Warkentin Coby, O'Connell Michael J, Lee Donghyung
Department of Statistics, Miami University, Oxford, OH 45056, United States.
InfoWorks, Inc., Nashville, TN 37205, United States.
Bioinform Adv. 2023 Aug 1;3(1):vbad100. doi: 10.1093/bioadv/vbad100. eCollection 2023.
The International Mouse Phenotyping Consortium (IMPC) is striving to build a comprehensive functional catalog of mammalian protein-coding genes by systematically producing and phenotyping gene-knockout mice for almost every protein-coding gene in the mouse genome and by testing associations between gene loss-of-function and phenotype. To date, the IMPC has identified over 90 000 gene-phenotype associations, but many phenotypes have not yet been measured for each gene, resulting in largely incomplete data; ∼75.6% of association summary statistics are still missing in the latest IMPC summary statistics dataset (IMPC release version 16).
To overcome these challenges, we propose KOMPUTE, a novel method for imputing missing summary statistics in the IMPC dataset. Using conditional distribution properties of multivariate normal, KOMPUTE estimates the association Z-scores of unmeasured phenotypes for a particular gene as a conditional expectation given the Z-scores of measured phenotypes. Our evaluation of the method using simulated and real-world datasets demonstrates its superiority over the singular value decomposition matrix completion method in various scenarios.

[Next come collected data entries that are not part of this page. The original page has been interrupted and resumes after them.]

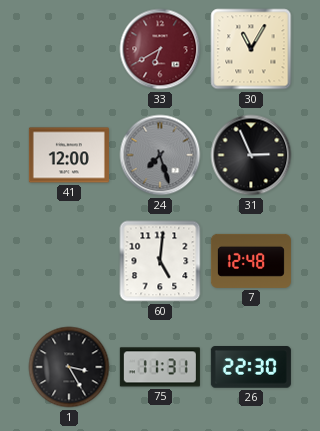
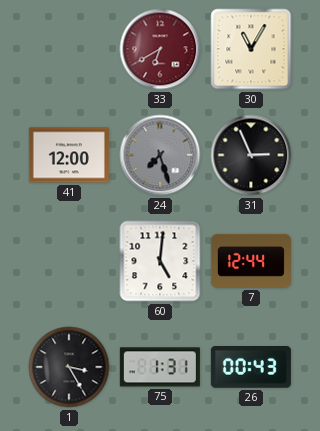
7: 12:48 -> 12:44
75: 11:31 -> 1:31
26: 22:30 -> 00:43
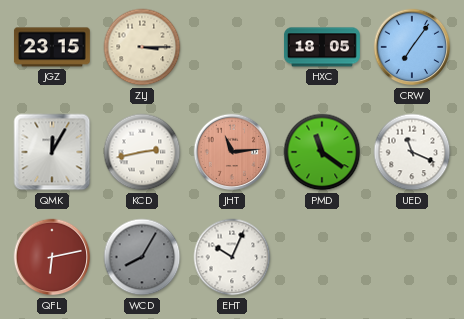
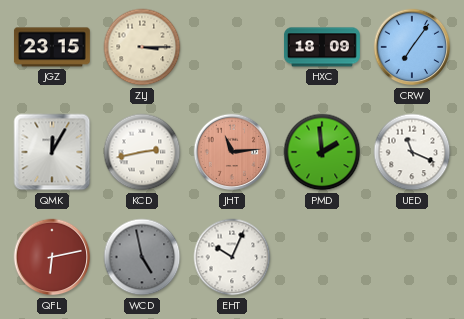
HXC: 18:05 -> 18:09
PMD: 11:21 -> 1:59
WCD: 8:05 -> 4:58
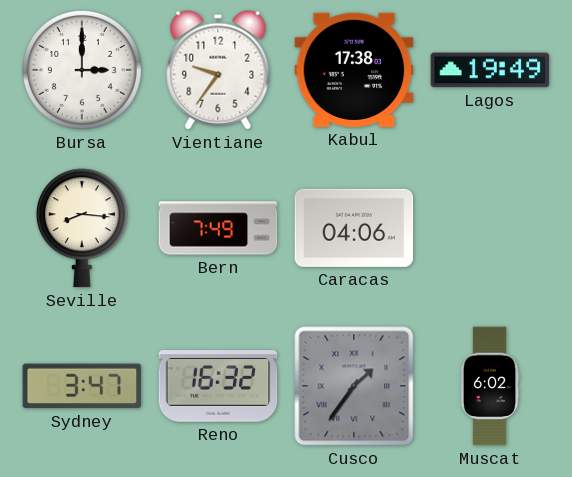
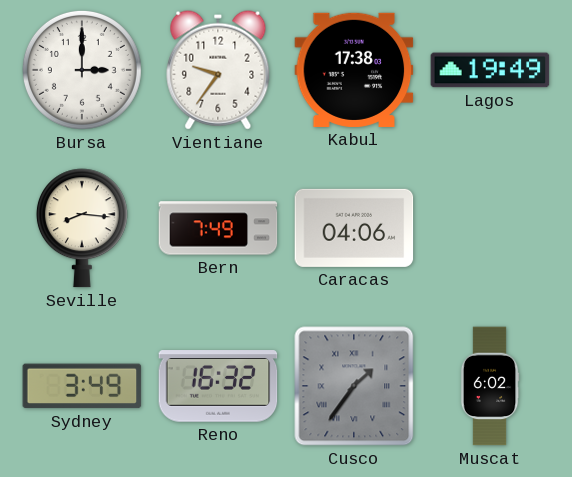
Sydney: 3:47 -> 3:49
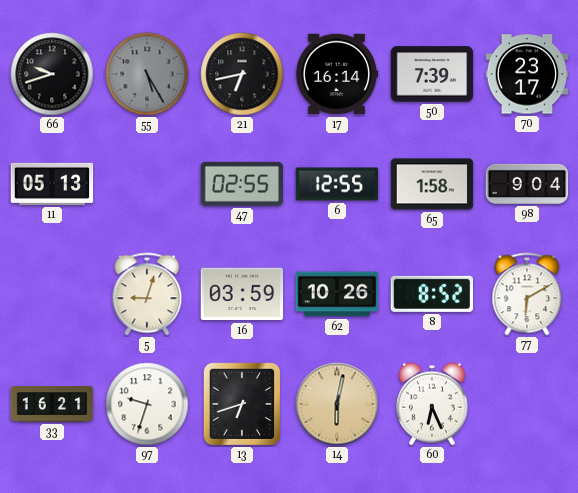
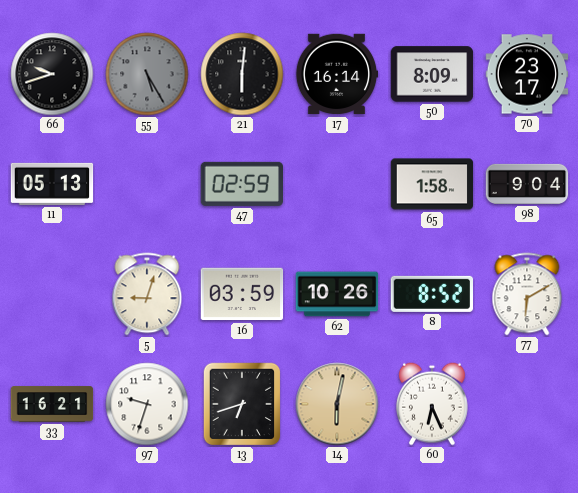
21: 6:43 -> 6:01
50: 7:39 -> 8:09
47: 02:55 -> 02:59
6: 12:55 -> none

An R package for KOMPUTE is publicly available at https://github.com/statsleelab/kompute, along with usage examples and results for different phenotype domains at https://statsleelab.github.io/komputeExamples.
国际小鼠表型分析联盟(IMPC)正致力于通过系统地培育和分析小鼠基因组中几乎每个蛋白质编码基因的基因敲除小鼠,并测试基因功能丧失与表型之间的关联,构建一个全面的哺乳动物蛋白质编码基因功能目录。到目前为止,IMPC已经确定了超过90000个基因-表型关联,但每个基因的许多表型尚未测量,导致数据在很大程度上不完整;在最新的IMPC汇总统计数据集中(IMPC发布版本16),约75.6%的关联汇总统计数据仍然缺失。
为了克服这些挑战,我们提出了KOMPUTE,这是一种用于估算IMPC数据集中缺失汇总统计数据的新方法。利用多元正态分布的条件分布特性,KOMPUTE将特定基因未测量表型的关联Z分数估计为给定测量表型Z分数的条件期望。我们使用模拟和真实数据集对该方法进行的评估表明,在各种情况下,它都优于奇异值分解矩阵补全方法。